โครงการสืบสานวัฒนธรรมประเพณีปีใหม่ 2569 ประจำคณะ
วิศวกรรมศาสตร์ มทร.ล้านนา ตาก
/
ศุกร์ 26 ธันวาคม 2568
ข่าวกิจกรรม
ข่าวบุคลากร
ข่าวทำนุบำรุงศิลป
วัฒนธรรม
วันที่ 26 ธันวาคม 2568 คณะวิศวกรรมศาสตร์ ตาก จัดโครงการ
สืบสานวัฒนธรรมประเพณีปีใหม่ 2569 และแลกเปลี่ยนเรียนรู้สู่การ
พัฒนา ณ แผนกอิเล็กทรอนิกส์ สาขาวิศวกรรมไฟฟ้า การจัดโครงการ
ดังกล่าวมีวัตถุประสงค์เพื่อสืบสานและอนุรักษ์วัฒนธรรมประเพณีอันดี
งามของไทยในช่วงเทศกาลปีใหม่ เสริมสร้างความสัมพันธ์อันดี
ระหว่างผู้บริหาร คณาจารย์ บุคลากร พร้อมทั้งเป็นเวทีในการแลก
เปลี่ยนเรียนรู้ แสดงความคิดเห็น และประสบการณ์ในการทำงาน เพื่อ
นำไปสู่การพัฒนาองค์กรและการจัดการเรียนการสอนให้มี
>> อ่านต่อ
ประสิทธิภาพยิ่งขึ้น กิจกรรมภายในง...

What you should do » Write out the full listing exactly as given.

Exercise answer »
โครงการสืบสานวัฒนธรรมประเพณีปีใหม่ 2569 ประจำคณะ
วิศวกรรมศาสตร์ มทร.ล้านนา ตาก
/
ศุกร์ 26 ธันวาคม 2568
ข่าวกิจกรรม
ข่าวบุคลากร
ข่าวทำนุบำรุงศิลป
วัฒนธรรม
วันที่ 26 ธันวาคม 2568 คณะวิศวกรรมศาสตร์ ตาก จัดโครงการ
สืบสานวัฒนธรรมประเพณีปีใหม่ 2569 และแลกเปลี่ยนเรียนรู้สู่การ
พัฒนา ณ แผนกอิเล็กทรอนิกส์ สาขาวิศวกรรมไฟฟ้า การจัดโครงการ
ดังกล่าวมีวัตถุประสงค์เพื่อสืบสานและอนุรักษ์วัฒนธรรมประเพณีอันดี
งามของไทยในช่วงเทศกาลปีใหม่ เสริมสร้างความสัมพันธ์อันดี
ระหว่างผู้บริหาร คณาจารย์ บุคลากร พร้อมทั้งเป็นเวทีในการแลก
เปลี่ยนเรียนรู้ แสดงความคิดเห็น และประสบการณ์ในการทำงาน เพื่อ
นำไปสู่การพัฒนาองค์กรและการจัดการเรียนการสอนให้มี
>> อ่านต่อ
ประสิทธิภาพยิ่งขึ้น กิจกรรมภายในง...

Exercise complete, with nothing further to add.